CEVAP: Spermin daha detaylı incelenmesi faydalı olacaktır. Özellikle spermin dölleme fonksiyonlarını gösteren sperm DNA kırılması testini yaptırmanızda fayda var. Bu testlerde bozukluk varsa sigara, alkol kullanımı, kilo sorunu, yorgunluk, stres faktörlerini ortadan kaldırmak lazım. Bazı çalışmalarda sadece gebe kalabilmek için yaşanan cinselliğin gebelik oranı da düşürdüğü gösteriyor. Bu nedenle problemi saptanamazsa, yumurta rezervleri iyiyse tecrübeli bir doktor kontrolünde gebe kalacağına inanarak bir süre daha beklenebilir ve aşılamaya geçilebilir. Yine son yıllarda uygulanmaya başlanan “kolay tüp bebek” yöntemi de bir alternatif.
SORU: Evlendiğimizde ben 35, eşim 37 yaşındaydı. Şimdi 42 yaşındayım. Kıbrıs’da yaşıyoruz. 5 kez tüp bebek denedik olmadı. Rahim filmim normal ama fazla yumurta üretemediğim söyleni. İstanbul’da da 3 kez denedik, hamilelik oldu ama hüsranla bitti. Yine denemek istiyorum ama ya olmazsa diye korkuyorum. Kök hücre benim için ümit mi?
CEVAP: Kıymetli bir zamanda gebelik elde edilmemesi bazı sorunların tespit edilemediği veya çözümlenemediğini düşünüyor. Yumurta rezervinizden ötürü güncel tüp bebek yöntemlerine devam etmenizi öneremiyoruz. 1-2 yumurta, ümitlendirici sonuçlar gibi bazı veriler çiftlere bir ümit yaşatsada sonrası yıkım oluyor. Şu anki verilere göre kök hücreden sperm veya yumurta edilmesinin önünde uzun bir yok daha var. Bunu vaat edenlere kanmayın.

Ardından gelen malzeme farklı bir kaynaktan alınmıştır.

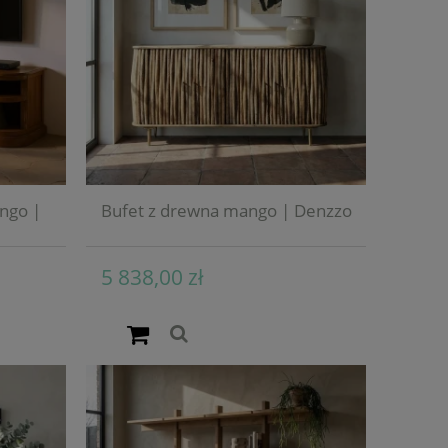
ngo |
Bufet z drewna mango | Denzzo
5 838,00 zł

SORU: Hem eşim hem de benim ciddi kilo sorunumuz var. Bu çocuk sahibi olmamız için engel mi?
CEVAP: Obezite her iki cinste gebelik şansını azaltan faktörlerden. Kilolar hormonal ve metabolik sorunlara yol açıyor. Buna karşılık yüzde 5’lik bir kilo kaybı bile gebelik şansını artırıyor. Aşırı kilo gibi normal kilonun altında olmak da kadının çocuk sahibi olma yeteneğine zarar verebilir. Normal vücut ağırlığında yüzde 10-15 oranında azalma genellikle adet kesilmesine yol açıyor. Özellikle bulimia veya anoreksiya hastası kadınlarda yumurtlama bozuluyor.